§ **YOUR ASSIGNMENT**
If a record holds a picture, leave the picture out, but write out everything else exactly.

§ **MATERIAL FOR THE TASK**

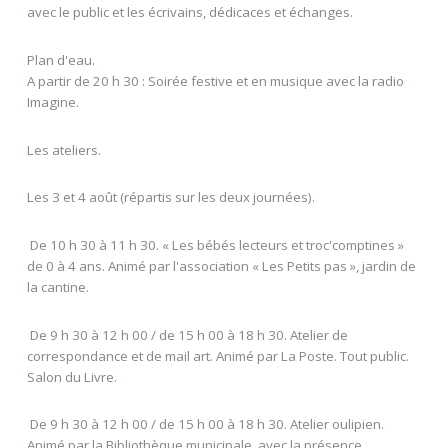
avec le public et les écrivains, dédicaces et échanges.
Plan d'eau.
A partir de 20 h 30 : Soirée festive et en musique avec la radio
Imagine.
Les ateliers.
Les 3 et 4 août (répartis sur les deux journées).
 De 10 h 30 à 11 h 30. « Les bébés lecteurs et troc'comptines »
de 0 à 4 ans. Animé par l'association « Les Petits pas », jardin de
la cantine.
 De 9 h 30 à 12 h 00 / de 15 h 00 à 18 h 30. Atelier de
correspondance et de mail art. Animé par La Poste. Tout public.
Salon du Livre.
 De 9 h 30 à 12 h 00 / de 15 h 00 à 18 h 30. Atelier oulipien.
Animé par la Bibliothèque municipale, avec la présence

§ **SOLUTION FOR THIS EXERCISE**
avec le public et les écrivains, dédicaces et échanges.
Plan d'eau.
A partir de 20 h 30 : Soirée festive et en musique avec la radio
Imagine.
Les ateliers.
Les 3 et 4 août (répartis sur les deux journées).
 De 10 h 30 à 11 h 30. « Les bébés lecteurs et troc'comptines »
de 0 à 4 ans. Animé par l'association « Les Petits pas », jardin de
la cantine.
 De 9 h 30 à 12 h 00 / de 15 h 00 à 18 h 30. Atelier de
correspondance et de mail art. Animé par La Poste. Tout public.
Salon du Livre.
 De 9 h 30 à 12 h 00 / de 15 h 00 à 18 h 30. Atelier oulipien.
Animé par la Bibliothèque municipale, avec la présence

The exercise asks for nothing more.